# Problem to solve:
The answer must consist solely of the lines from the one containing "Ver un ejemplo" through the last line of the records, set down exactly and without any pictures.

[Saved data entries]
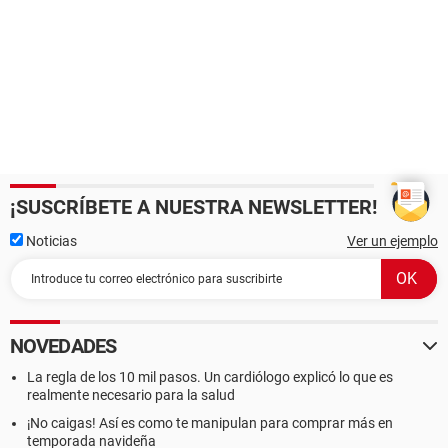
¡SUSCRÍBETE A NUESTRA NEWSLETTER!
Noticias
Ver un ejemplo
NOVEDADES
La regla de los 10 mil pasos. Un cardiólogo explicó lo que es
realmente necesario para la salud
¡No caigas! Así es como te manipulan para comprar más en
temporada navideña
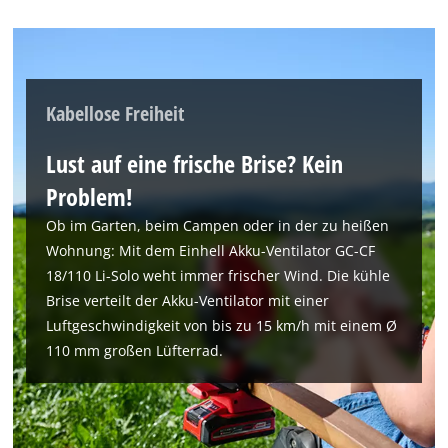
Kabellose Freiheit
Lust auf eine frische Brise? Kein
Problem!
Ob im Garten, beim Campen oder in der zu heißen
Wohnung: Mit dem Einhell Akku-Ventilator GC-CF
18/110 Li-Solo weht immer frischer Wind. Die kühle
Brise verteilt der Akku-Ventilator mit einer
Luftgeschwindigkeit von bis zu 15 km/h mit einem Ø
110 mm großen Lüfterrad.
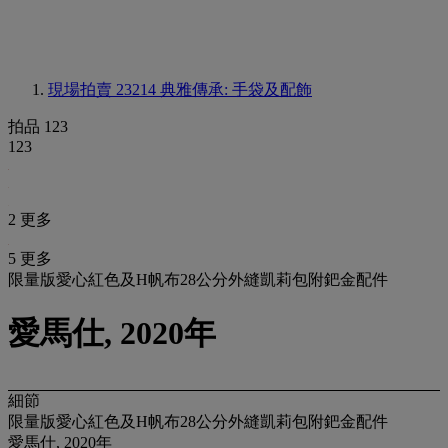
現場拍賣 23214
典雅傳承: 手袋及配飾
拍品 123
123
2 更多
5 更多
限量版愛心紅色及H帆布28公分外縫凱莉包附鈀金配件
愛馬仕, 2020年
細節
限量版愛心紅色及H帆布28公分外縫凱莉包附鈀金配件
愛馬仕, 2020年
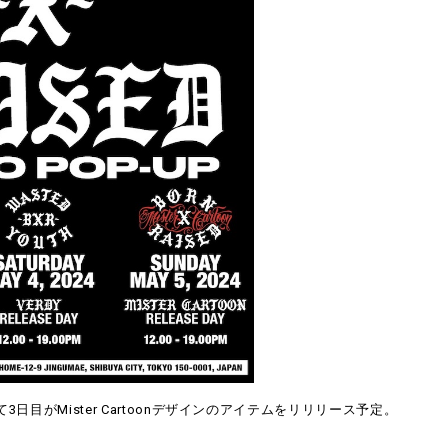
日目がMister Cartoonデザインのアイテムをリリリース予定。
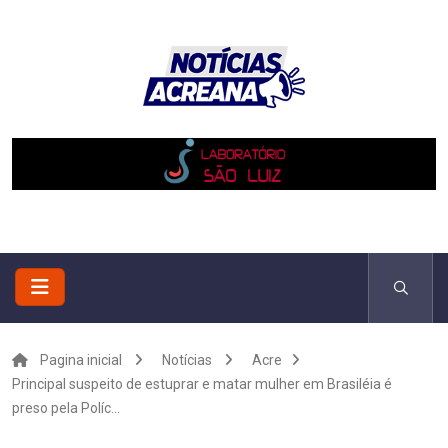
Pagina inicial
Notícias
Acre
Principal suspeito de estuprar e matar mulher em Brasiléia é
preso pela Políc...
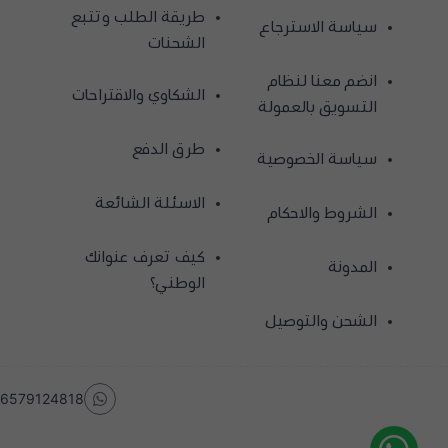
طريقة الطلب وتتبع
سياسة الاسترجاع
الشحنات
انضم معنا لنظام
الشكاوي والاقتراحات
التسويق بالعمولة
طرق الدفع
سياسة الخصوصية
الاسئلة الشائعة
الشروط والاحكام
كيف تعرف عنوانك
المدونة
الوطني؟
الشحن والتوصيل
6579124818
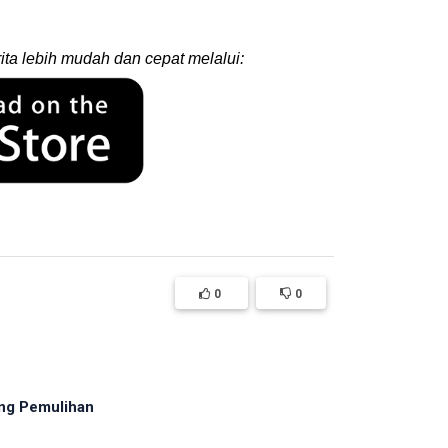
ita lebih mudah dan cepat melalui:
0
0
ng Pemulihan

# Response box:
Ver un ejemplo
NOVEDADES
La regla de los 10 mil pasos. Un cardiólogo explicó lo que es
realmente necesario para la salud
¡No caigas! Así es como te manipulan para comprar más en
temporada navideña
Kabellose Freiheit
Lust auf eine frische Brise? Kein
Problem!
Ob im Garten, beim Campen oder in der zu heißen
Wohnung: Mit dem Einhell Akku-Ventilator GC-CF
18/110 Li-Solo weht immer frischer Wind. Die kühle
Brise verteilt der Akku-Ventilator mit einer
Luftgeschwindigkeit von bis zu 15 km/h mit einem Ø
110 mm großen Lüfterrad.
現場拍賣 23214
典雅傳承: 手袋及配飾
拍品 123
123
2 更多
5 更多
限量版愛心紅色及H帆布28公分外縫凱莉包附鈀金配件
愛馬仕, 2020年
細節
限量版愛心紅色及H帆布28公分外縫凱莉包附鈀金配件
愛馬仕, 2020年
日目がMister Cartoonデザインのアイテムをリリリース予定。
Pagina inicial
Notícias
Acre
Principal suspeito de estuprar e matar mulher em Brasiléia é
preso pela Políc...
طريقة الطلب وتتبع
سياسة الاسترجاع
الشحنات
انضم معنا لنظام
الشكاوي والاقتراحات
التسويق بالعمولة
طرق الدفع
سياسة الخصوصية
الاسئلة الشائعة
الشروط والاحكام
كيف تعرف عنوانك
المدونة
الوطني؟
الشحن والتوصيل
6579124818
ita lebih mudah dan cepat melalui:
0
0
ng Pemulihan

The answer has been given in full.